Meritoriamente, il sito roars.it pubblica le bozze di intesa datate 16 maggio, che il Dipartimento affari giuridici e legislativi aveva colpito e affondato nell’appunto consegnato al presidente del Consiglio Conte. Tre corposi faldoni, di 68 pagine per Veneto e Lombardia, e 62 per l’Emilia-Romagna. La sintesi è quanto mai semplice: a meno di una radicale riscrittura, con l’approvazione delle intese lo Stato in queste tre regioni – l’Emilia-Romagna segue le altre a ruota – sostanzialmente chiude i battenti, sostituito da una sorta di aggregazione di staterelli indipendenti. La Repubblica una e indivisibile è consegnata all’archivio della storia.

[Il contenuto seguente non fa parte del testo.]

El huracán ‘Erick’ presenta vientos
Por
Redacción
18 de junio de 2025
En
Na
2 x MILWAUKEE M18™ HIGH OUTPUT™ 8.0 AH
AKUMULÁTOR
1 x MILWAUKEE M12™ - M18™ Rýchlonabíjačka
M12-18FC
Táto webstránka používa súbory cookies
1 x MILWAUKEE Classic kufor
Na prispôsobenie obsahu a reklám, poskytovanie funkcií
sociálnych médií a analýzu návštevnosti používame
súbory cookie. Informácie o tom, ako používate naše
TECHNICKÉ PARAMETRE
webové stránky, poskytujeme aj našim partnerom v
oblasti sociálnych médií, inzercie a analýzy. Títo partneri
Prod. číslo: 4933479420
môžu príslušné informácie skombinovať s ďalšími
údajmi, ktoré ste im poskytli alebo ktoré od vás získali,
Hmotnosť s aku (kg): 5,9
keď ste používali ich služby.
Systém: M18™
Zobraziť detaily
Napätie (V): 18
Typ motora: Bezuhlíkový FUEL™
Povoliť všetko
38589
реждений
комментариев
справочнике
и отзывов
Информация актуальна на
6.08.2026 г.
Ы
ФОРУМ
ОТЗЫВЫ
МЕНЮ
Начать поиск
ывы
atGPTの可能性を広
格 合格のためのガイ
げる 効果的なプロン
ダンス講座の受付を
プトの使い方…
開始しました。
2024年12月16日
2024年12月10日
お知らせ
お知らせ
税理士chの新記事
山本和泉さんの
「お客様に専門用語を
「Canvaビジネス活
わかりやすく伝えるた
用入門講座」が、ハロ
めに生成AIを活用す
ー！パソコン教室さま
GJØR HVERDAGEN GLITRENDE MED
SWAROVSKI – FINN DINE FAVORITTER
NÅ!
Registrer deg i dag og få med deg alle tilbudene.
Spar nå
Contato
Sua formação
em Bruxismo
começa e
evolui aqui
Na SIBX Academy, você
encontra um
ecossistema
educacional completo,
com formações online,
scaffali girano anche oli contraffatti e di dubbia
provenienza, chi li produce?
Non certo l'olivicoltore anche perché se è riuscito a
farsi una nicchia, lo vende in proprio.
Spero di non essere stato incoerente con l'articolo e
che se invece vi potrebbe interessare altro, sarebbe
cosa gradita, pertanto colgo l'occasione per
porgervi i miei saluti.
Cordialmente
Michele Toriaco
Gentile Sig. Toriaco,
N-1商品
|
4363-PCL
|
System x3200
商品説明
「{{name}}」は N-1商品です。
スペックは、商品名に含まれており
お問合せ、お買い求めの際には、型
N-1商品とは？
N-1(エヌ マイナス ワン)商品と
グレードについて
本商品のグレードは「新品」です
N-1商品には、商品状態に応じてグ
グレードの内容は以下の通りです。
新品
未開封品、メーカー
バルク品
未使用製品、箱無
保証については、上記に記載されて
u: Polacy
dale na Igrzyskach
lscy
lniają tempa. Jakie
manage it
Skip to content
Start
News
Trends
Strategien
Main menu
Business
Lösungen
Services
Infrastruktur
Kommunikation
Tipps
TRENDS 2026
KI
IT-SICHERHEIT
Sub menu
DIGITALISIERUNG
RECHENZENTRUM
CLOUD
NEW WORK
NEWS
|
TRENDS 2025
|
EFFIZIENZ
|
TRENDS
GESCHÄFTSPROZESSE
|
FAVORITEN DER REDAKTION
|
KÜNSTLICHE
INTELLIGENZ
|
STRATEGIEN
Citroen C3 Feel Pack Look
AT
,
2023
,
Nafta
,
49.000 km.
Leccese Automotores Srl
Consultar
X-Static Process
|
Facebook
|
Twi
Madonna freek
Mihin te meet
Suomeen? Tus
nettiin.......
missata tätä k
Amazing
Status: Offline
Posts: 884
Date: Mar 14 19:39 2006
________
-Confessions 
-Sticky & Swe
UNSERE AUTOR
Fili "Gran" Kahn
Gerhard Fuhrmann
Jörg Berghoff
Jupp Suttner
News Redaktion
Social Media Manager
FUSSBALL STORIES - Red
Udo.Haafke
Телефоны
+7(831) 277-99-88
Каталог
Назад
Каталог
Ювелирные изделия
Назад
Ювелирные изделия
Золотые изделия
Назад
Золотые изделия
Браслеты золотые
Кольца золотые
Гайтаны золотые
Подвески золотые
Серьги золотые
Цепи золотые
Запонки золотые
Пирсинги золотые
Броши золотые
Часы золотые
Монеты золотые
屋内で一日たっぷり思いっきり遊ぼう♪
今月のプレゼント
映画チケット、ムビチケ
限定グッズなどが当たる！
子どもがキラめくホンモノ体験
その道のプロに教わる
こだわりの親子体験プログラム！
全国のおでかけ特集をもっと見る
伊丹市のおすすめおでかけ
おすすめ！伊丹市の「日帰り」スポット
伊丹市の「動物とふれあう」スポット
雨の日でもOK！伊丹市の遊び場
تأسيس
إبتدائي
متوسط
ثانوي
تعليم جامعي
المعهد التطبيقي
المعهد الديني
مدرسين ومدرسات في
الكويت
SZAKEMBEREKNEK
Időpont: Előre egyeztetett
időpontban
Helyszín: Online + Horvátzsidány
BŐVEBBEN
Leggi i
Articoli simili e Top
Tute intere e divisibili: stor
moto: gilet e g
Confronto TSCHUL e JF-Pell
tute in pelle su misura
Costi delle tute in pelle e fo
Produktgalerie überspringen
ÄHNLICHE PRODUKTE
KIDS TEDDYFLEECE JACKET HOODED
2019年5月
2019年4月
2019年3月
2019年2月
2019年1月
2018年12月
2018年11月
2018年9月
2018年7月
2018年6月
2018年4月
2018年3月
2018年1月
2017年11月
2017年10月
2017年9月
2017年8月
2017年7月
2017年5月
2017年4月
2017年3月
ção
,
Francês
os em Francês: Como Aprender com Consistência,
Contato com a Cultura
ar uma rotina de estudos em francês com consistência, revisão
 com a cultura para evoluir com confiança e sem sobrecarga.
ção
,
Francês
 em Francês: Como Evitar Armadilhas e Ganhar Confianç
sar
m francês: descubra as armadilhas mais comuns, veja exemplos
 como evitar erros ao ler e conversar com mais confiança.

L’unità ha fondamenti immateriali e materiali. Quelli immateriali sono essenzialmente culturali, e sono primariamente affidati alla scuola, nazionale e pubblica. Nelle intese con Veneto e Lombardia viene smantellata. Di questo si parla altrove in questa stessa pagina. Ma altrettanto importanti sono i fondamenti materiali: le infrastrutture, la distribuzione delle risorse pubbliche.
Quanto alle infrastrutture, lo shopping è completo. A una prima lettura della bozza per il Veneto tra le parti già concordate e quelle ulteriormente chieste dalla regione, ad esempio, troviamo: trasferimento al demanio regionale della rete stradale nazionale; subentro nelle concessioni delle tratte comprese nel territorio veneto della rete autostradale nazionale, con trasferimento al demanio e al patrimonio indisponibile e disponibile della Regione alla scadenza delle concessioni; trasferimento al demanio della Regione degli aeroporti nazionali; subentro nelle concessioni statali di rete ferroviaria complementare; approvazione delle infrastrutture strategiche di interesse regionale nonché, di intesa con il governo, di quelle strategiche di competenza statale, ivi inclusa la relativa procedura di Via.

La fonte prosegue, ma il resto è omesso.